*Task statement*. Within the data below, count the lines that include "Доставка" and give only the count.

━━━━━━━━━━━━━━━━━━━━━━━━━━━━━━

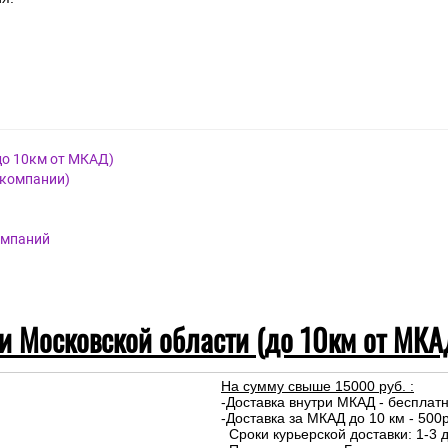
до 10км от МКАД)
 компании)
омпаний
 и Московской области (до 10км от МКА
На сумму свыше 15000 руб. :
-Доставка внутри МКАД - бесплат
-Доставка за МКАД до 10 км - 500р
Сроки курьерской доставки: 1-3 д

━━━━━━━━━━━━━━━━━━━━━━━━━━━━━━

*Answer space*. 2